▸ **What is being asked**:
Work through the records below and copy every line that includes "شعرش".

· · ·

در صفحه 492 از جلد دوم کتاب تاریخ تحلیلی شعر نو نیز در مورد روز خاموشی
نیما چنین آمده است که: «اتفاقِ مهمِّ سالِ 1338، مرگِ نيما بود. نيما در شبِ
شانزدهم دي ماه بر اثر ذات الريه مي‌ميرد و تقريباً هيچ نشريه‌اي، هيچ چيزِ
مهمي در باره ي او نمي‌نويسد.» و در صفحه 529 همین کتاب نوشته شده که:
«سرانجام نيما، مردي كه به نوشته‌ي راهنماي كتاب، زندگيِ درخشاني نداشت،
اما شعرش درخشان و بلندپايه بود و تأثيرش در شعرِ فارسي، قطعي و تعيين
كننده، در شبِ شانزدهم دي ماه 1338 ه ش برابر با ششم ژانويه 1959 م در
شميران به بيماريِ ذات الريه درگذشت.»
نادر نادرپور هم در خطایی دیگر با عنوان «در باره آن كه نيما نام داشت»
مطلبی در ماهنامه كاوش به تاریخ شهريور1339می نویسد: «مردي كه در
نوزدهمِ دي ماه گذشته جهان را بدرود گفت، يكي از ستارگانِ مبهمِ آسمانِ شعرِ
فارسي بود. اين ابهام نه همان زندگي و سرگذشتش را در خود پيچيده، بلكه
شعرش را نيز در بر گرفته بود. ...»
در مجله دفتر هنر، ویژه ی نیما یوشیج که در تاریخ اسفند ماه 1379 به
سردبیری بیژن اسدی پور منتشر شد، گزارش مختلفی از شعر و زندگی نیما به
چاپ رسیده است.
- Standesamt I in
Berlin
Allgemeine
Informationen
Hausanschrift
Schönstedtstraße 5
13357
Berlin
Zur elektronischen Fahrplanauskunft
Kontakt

· · ·

▸ **Written solution**:
اما شعرش درخشان و بلندپايه بود و تأثيرش در شعرِ فارسي، قطعي و تعيين
شعرش را نيز در بر گرفته بود. ...»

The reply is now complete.